Temporomandibular Joint Disorders -commonly referred to as “TMJ” but clinically termed as “TMD” can be related to problems with jaw muscles, the jaw joints and often may involve a postural component. Patients presenting with TMD may have symptoms that range from sore or tight muscles in the face, scalp and neck, pain in the TMJoints at rest and/or to function, headaches, inability to open wide and/or move the jaw laterally,ear stuffiness and tinnitus (ear ringing). Usually the disorder is a result of microtrauma (history of clenching or grinding the teeth) or macrotrauma (accident or event that caused trauma to the jaw).
Recent literature indicates that the source of 50% of TMDisorders is a sleep-related breathing problem. As a reflex to open the airway when it is blocked during sleep the lower jaw moves forward moving the tongue with it and the lower teeth clench against the upper teeth to hold it there as a protective mechanism. In addition it is thought that the arousals during sleep that occur with an airway obstruction also cause an episode of teeth grinding .

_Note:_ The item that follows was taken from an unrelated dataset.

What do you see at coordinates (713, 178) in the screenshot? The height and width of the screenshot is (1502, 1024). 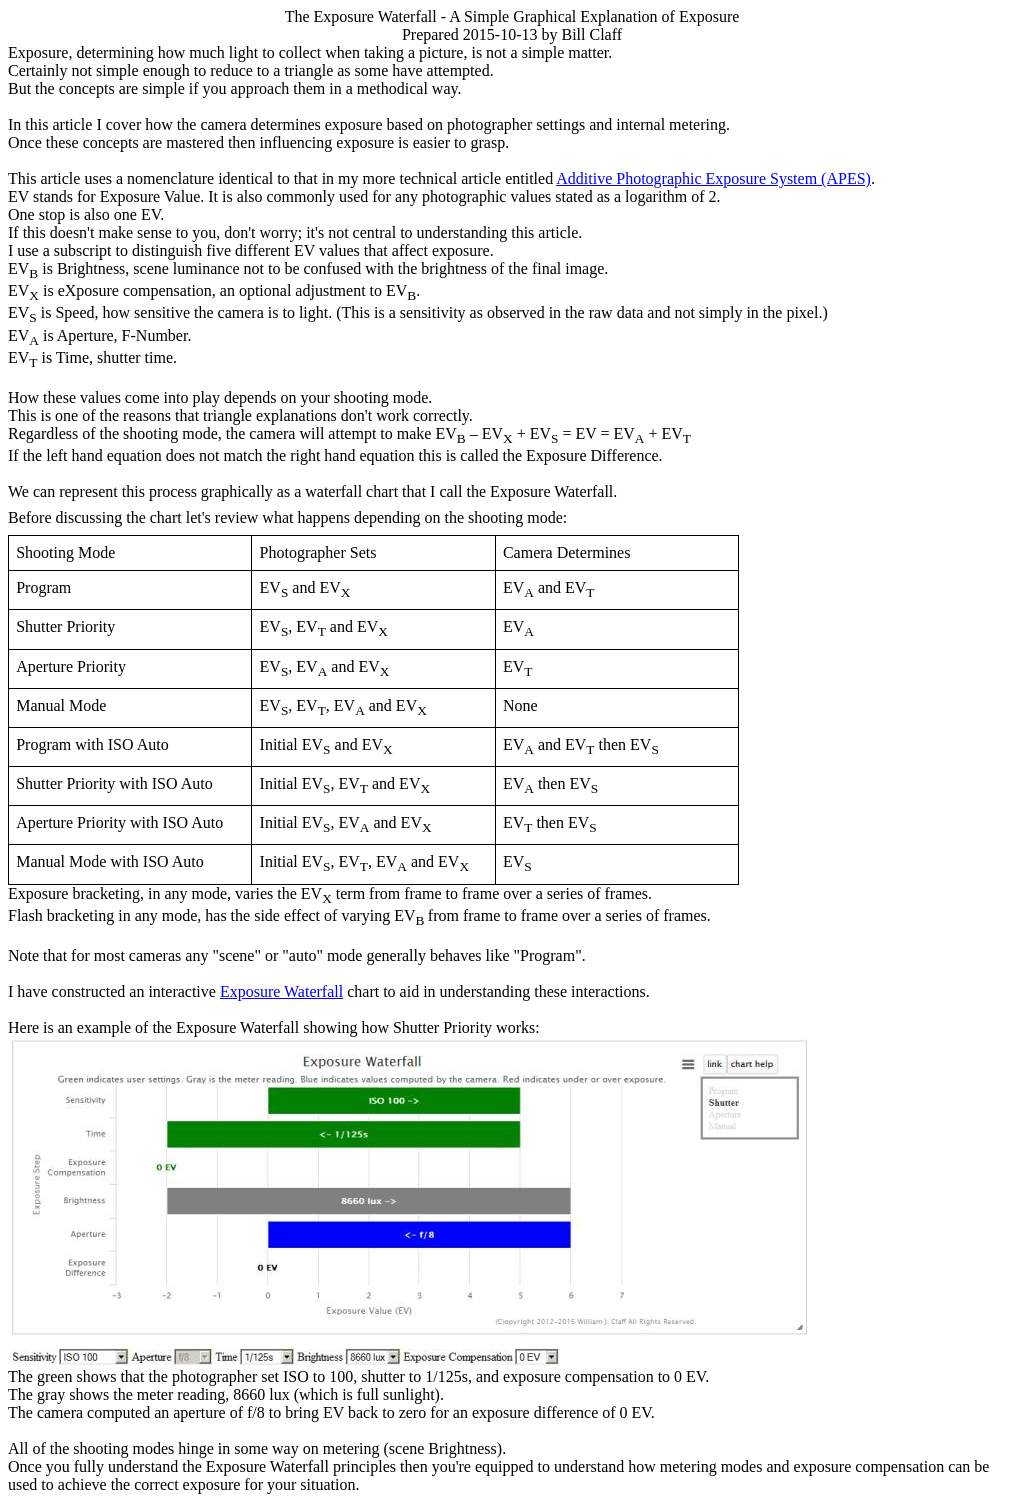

As these events happen repeatedly night after night the cumulative effect over time can cause signs and symptoms of TMD. A complete and thorough assessment of the patient is imperative in attempt to identify the source of the patient’s complaints and contributing factors. Oral orthotic appliances, various surgeries, exercises, physical therapy and other related modalities ie ultrasound, phonphoresis,etc, lifestyle and habit modifications can all play a part in resolving the patient’s symptoms once the primary source is determined.
When an oral orthotic appliance is the treatment of choice the dentist must decide why it is being used, when the patient should wear it, what is to be accomplished in using it and how should it be designed. The orthotic appliance can be used to relax fatigued jaw muscles or those in spasm, realign the upper and lower jaws, reposition TMJoint discs that are dislocated or more favorably posture the head with the neck and shoulders.
The important take home point is:
“ALL DENTAL MOUTHGUARDS ARE ABSOLUTELY NOT THE SAME”
One last myth to dispel:
“DENTAL MOUTHGUARDS CANNOT STOP A PATIENT FROM GRINDING THEIR TEETH”.